El ídolo de La Fresneda

En el promontorio natural del cerro de santa Bárbara, donde se encuentra ubicado el observatorio paleo-astronómico  de la población de La Fresneda (Teruel), nos encontraremos en el talud de su base y grabado en la roca, un ídolo masculino con aparente connotaciones astronómicas. Esta deducción es sacada a la luz por el estudioso Amador Rebullida, quien interpreta la figura de este ser primitivo como una suerte de mapa estelar. El grabado, tomando como referencia el trazo que marca su cuerpo, tiene la cabeza orientada al sur. Este trazo vertical nos muestra el “eje” de nuestro planeta atravesando el firmamento, representado por el circulo abierto de su parte inferior. La revolución o movimiento de todo este grabado es mostrado en la posición de sus brazos en cruz, observando en sus extremos en lo que podríamos intuir como sus manos, siete cuerpos estelares de nuestro sistema solar. Según miramos, en su mano izquierda veremos lo que entendemos como tres dedos, estos vendrían a indicar a tres planetas de nuestro sistema solar que mantienen siempre la misma distancia entre ellos, el Sol, Mercurio y Venus; por otro lado, en la otra extremidad, se aprecian cuatro dedos o lo que vendría a ser el grupo de planetas que muestran un comportamiento más anómalo con respecto a sus órbitas y movimientos, Marte, Saturno, Júpiter y la Luna. Por último, el círculo que esta sobre este “ídolo”, vendría a significar el giro de las estrellas circumpolares. Como podemos apreciar en la edad del bronce, ya poseían un control celeste de lo mas preciso.

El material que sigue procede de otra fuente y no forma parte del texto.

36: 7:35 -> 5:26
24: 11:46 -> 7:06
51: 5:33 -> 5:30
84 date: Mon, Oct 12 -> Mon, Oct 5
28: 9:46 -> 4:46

Como curiosidad añadiré, que la medida de este grabado es de alrededor de unos 85 cm de altura. Este tamaño está emparentado con otras representaciones grabadas en la roca de otras poblaciones cercanas. Además, como curiosidad a reseñar, comentar que se acerca bastante a la medida de la Yarda megalítica siendo ésta de 82’9 cm y comúnmente utilizada en Inglaterra hará unos 3000 años, como una suerte de unidad de medida prehistórica.

Como llegar:
Para verlo habrá que desplazarse a la población de La Fresneda (Teruel), acercarse al cerro de Santa Bárbara y sin acceder a la parte superior seguir la senda que se mantiene por la base del montículo y que lo rodea en su totalidad. En un momento encontrará la ubicación del “ídolo”. Ésta se aprecia perfectamente por estar protegido el petroglifo con unas rejas.